Das ernüchternde Resultat dieses Architekturwettbewerbes ist die Manifestation einer ungenügenden politischen Führung und einer selbstverliebten schwachen Jury – der Thomas Held Nachfolger wird dringend gesucht!
Tipps:
- Luzerner Zeitung 6. Juni 2024 – Leserbriefe: Architektur-Allerlei? Gewächshaus als Krönung?

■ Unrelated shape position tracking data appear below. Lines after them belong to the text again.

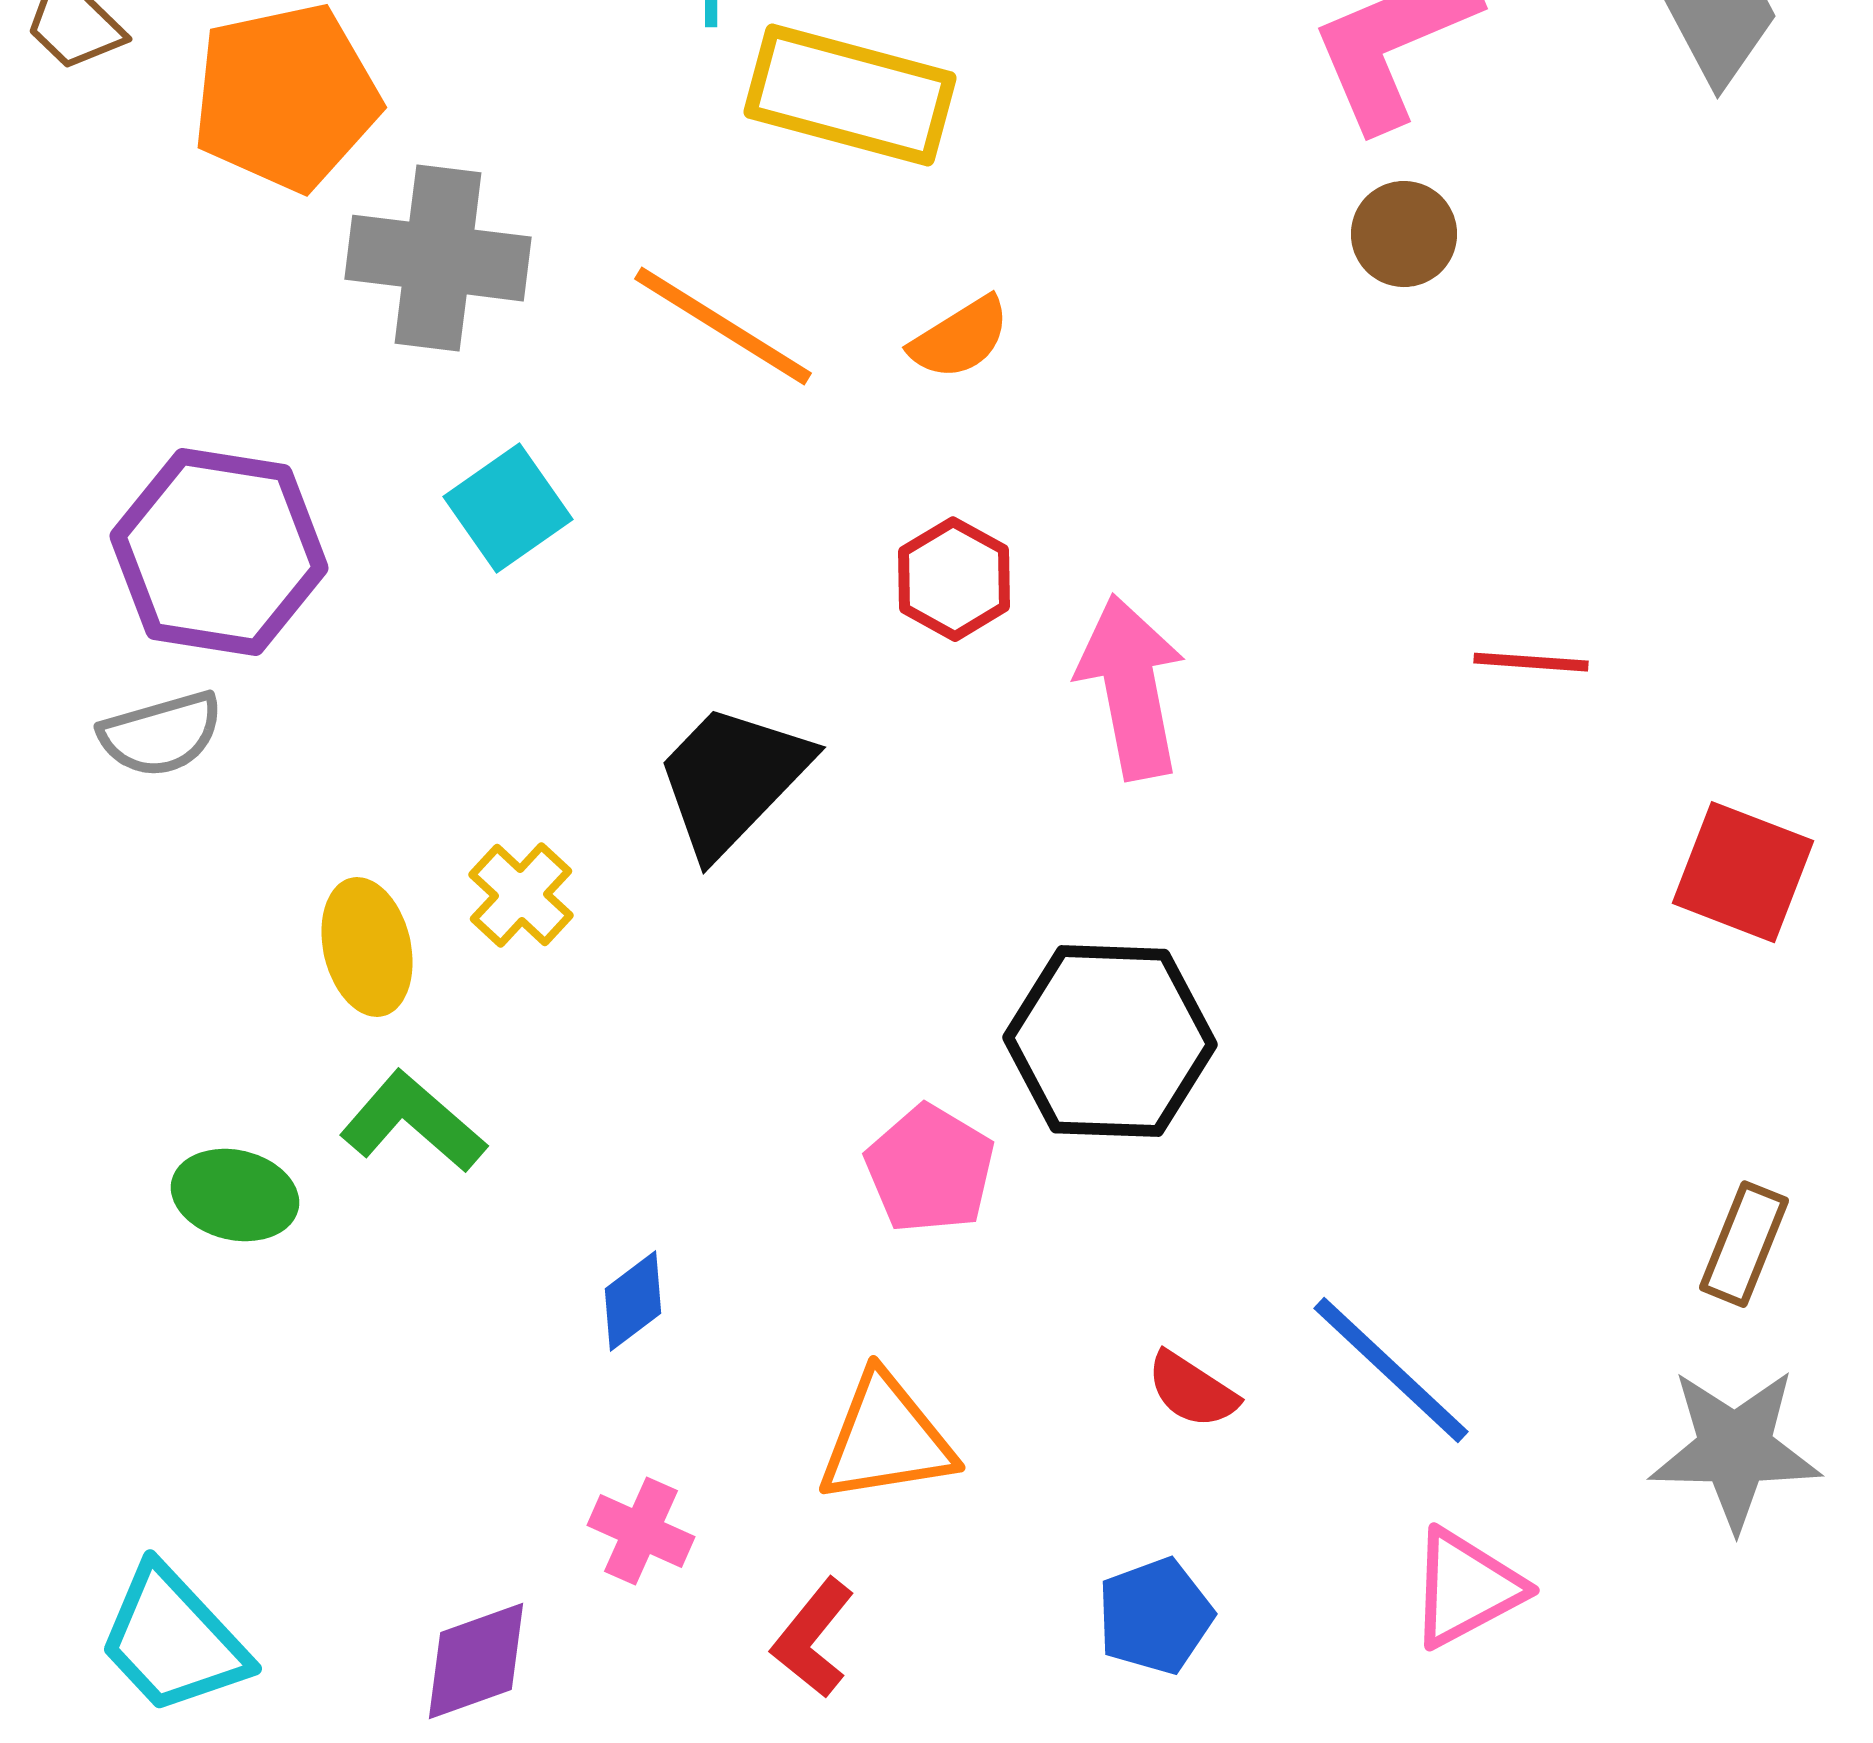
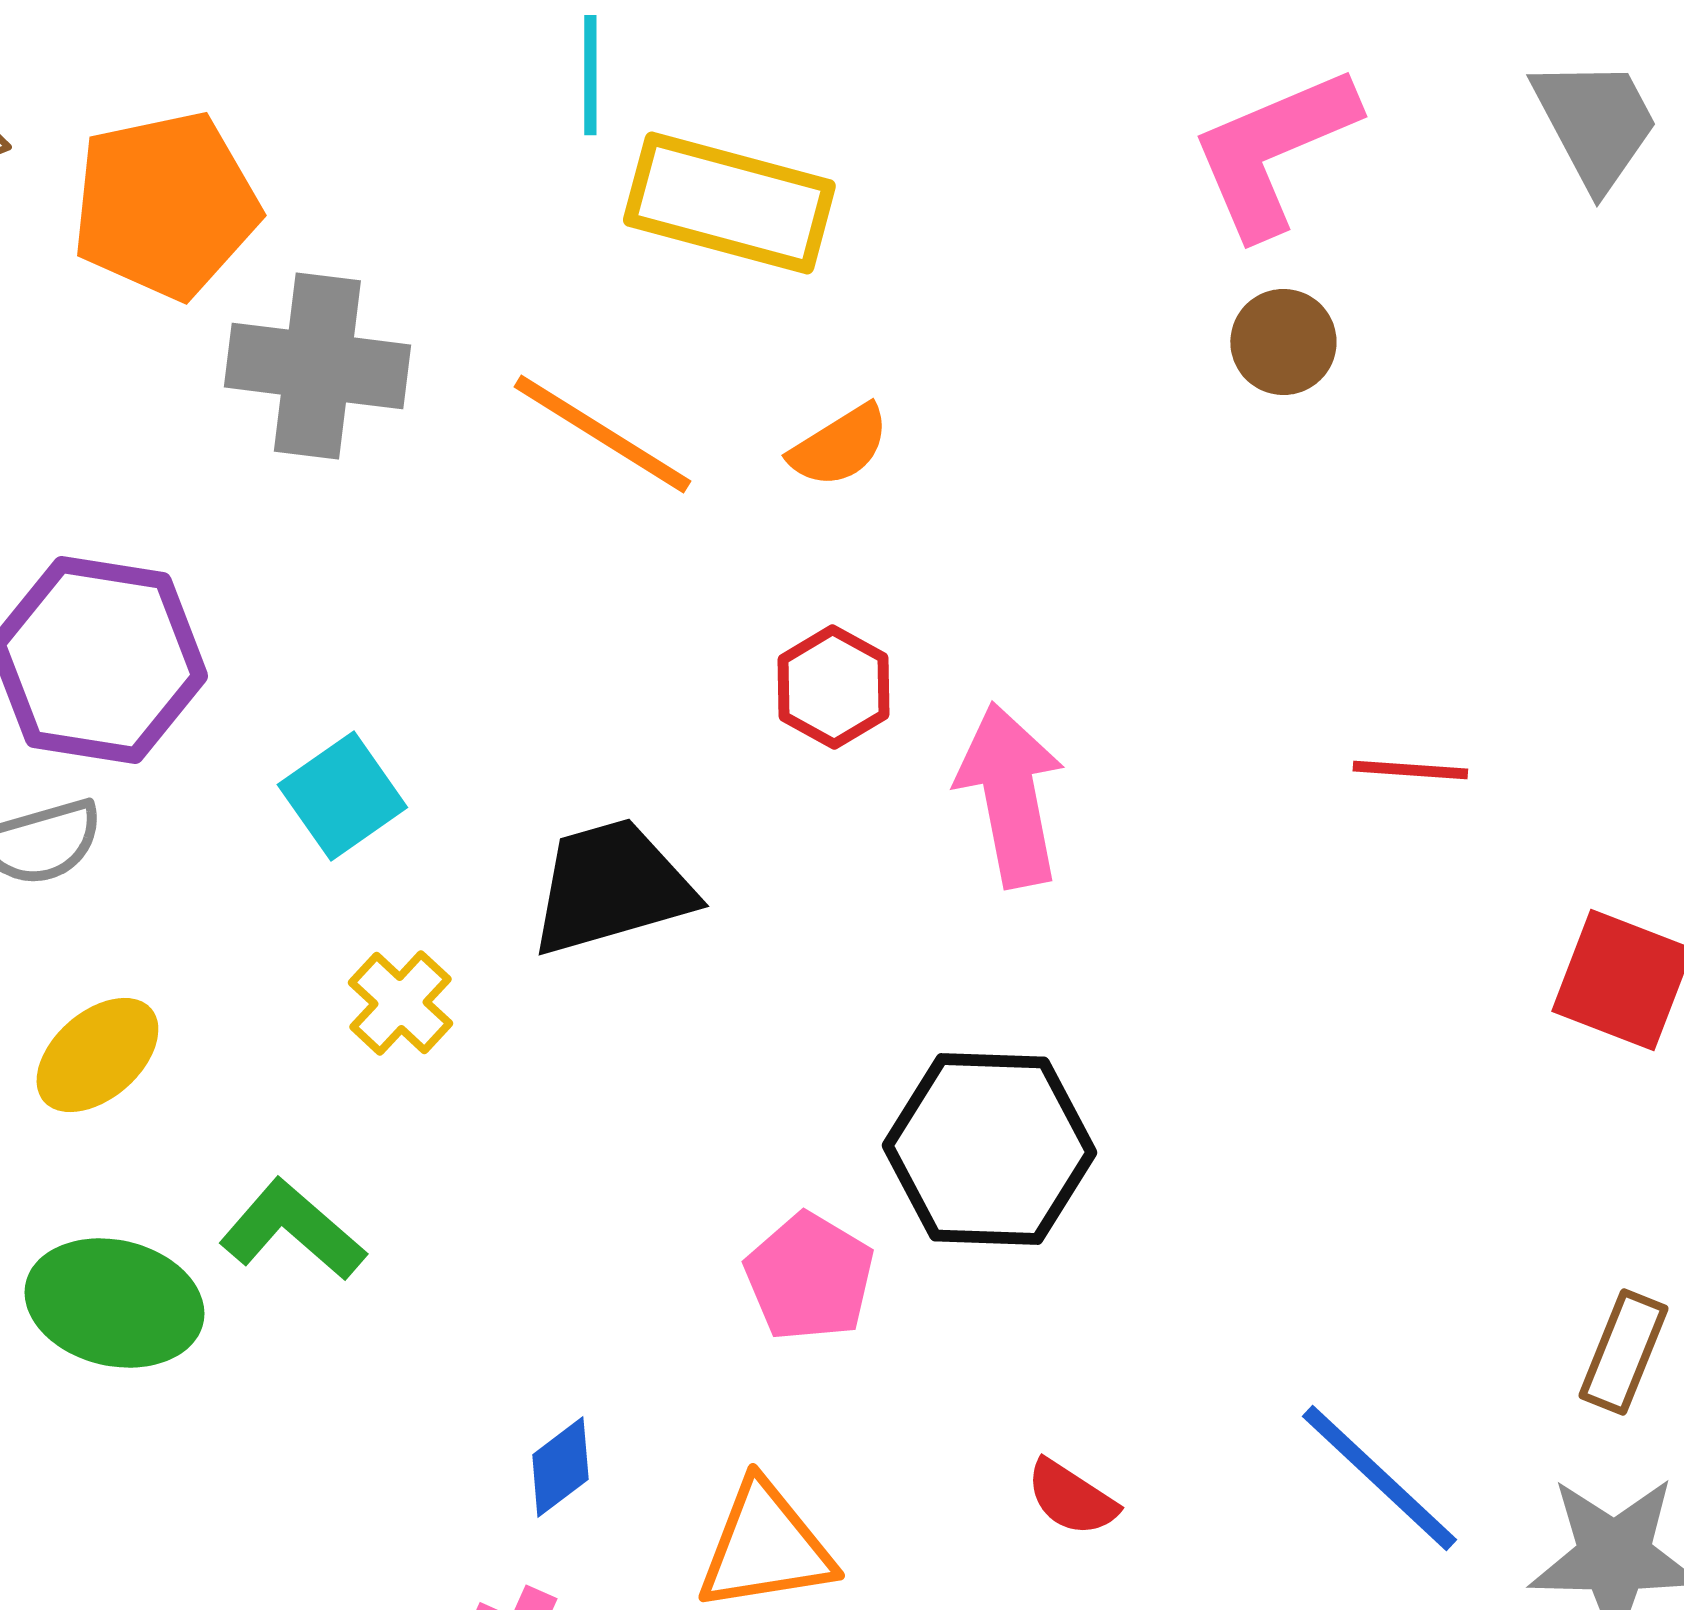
cyan square: (508, 508) -> (342, 796), moved
black trapezoid: (732, 779) -> (611, 887), turned 30
yellow ellipse: (367, 947) -> (97, 1055), moved, turned 62
green ellipse: (235, 1195) -> (114, 1303), size x1.4
blue diamond: (633, 1301) -> (560, 1467), moved
blue line: (1391, 1370) -> (1379, 1478), moved

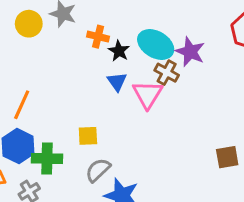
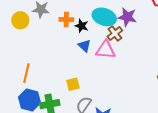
brown cross: (167, 73) -> (115, 34), turned 35
pink triangle: (148, 94) -> (106, 50), turned -45

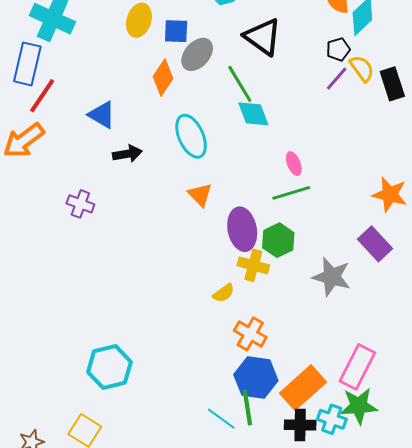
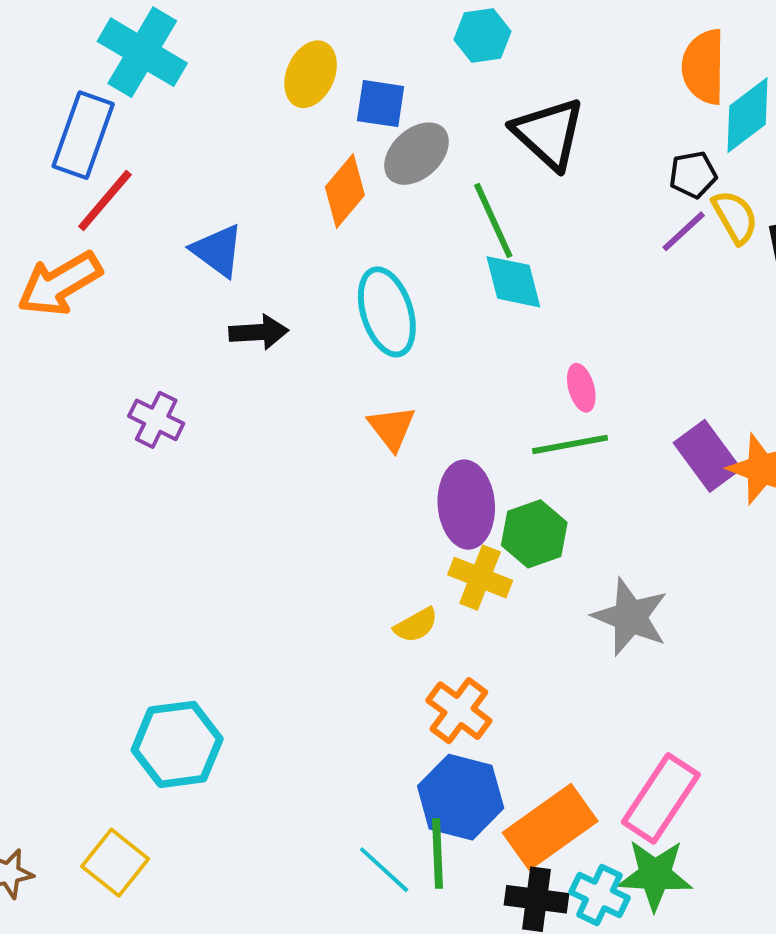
purple rectangle: (375, 244) -> (707, 456), moved

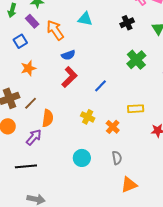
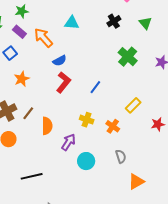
yellow rectangle: (136, 109) -> (133, 105), turned -35
purple arrow: (34, 137) -> (68, 142), moved

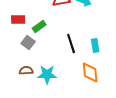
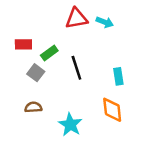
black line: (71, 44) -> (76, 68), moved
cyan star: (47, 74) -> (70, 125), moved, turned 30

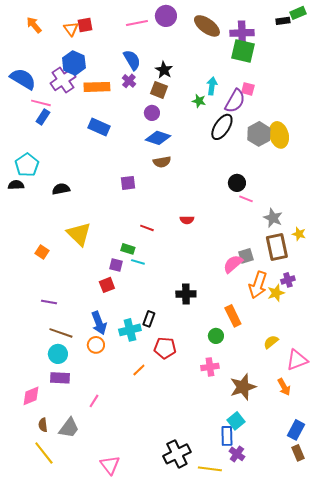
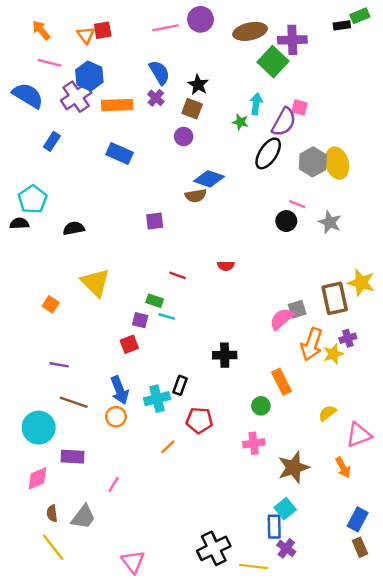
brown ellipse: (207, 26) -> (250, 31), turned -48
green square: (243, 51) -> (273, 62), moved, turned 30
pink line: (41, 103) -> (50, 63), moved
blue diamond: (158, 138) -> (209, 179), moved
pink line: (246, 199) -> (297, 204), moved
gray star: (273, 218) -> (330, 222), moved
yellow star: (299, 234) -> (361, 283), size x1.6
cyan circle: (58, 354) -> (39, 428), moved, size x1.4

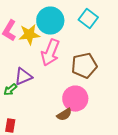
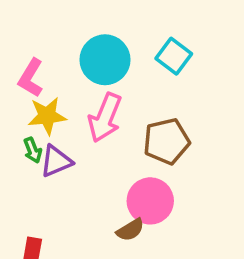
yellow star: (29, 35) -> (47, 116), moved
green arrow: (10, 90) -> (33, 150), moved, turned -72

- SRF Regionaljournal Zentralschweiz 21. Mai 2024: Die Kritik am neuen Luzerner Theater wird leiser
- Luzerner Zeitung 18. Mai 2024: Jetzt erscheint das neue Theater in anderem Licht
- Zentralplus 17. Mai 2024 – Neues Luzerner Theater: «Viel Lärm um nichts»
- Stadt Luzern 2. Mai 2024 – Neues Luzerner Theater: Bericht Überarbeitung Projekt «überall»
Diese Argumentation unterstütze ich voll und ganz.
Hinzuzufügen bleibt das Bedauern, dass die städtische Dichte noch dichter wird. Abgesehen von der Diskussion um den adäquaten Umgang mit historischer Bausubstanz im unmittelbaren Kontext, verbaut das neue Theater einen wertvollen Stadtraum. Ein Platz verschwindet. Zusätzlicher Nutzungsdruck lastet auf deutlich weniger Aussenraum, schade.
Das Neue Theater, wie gross es auch immer sein soll, hätte an einem neuen Standort all diese Probleme gelöst…. inklusive dem Provisorium.
Patrick, darf ich dein Statement auf Linkedin teilen?
Gruss Bruno
Natürlich darfst du den ArchitekturCumulus Blogpost auf LinkedIn teilen!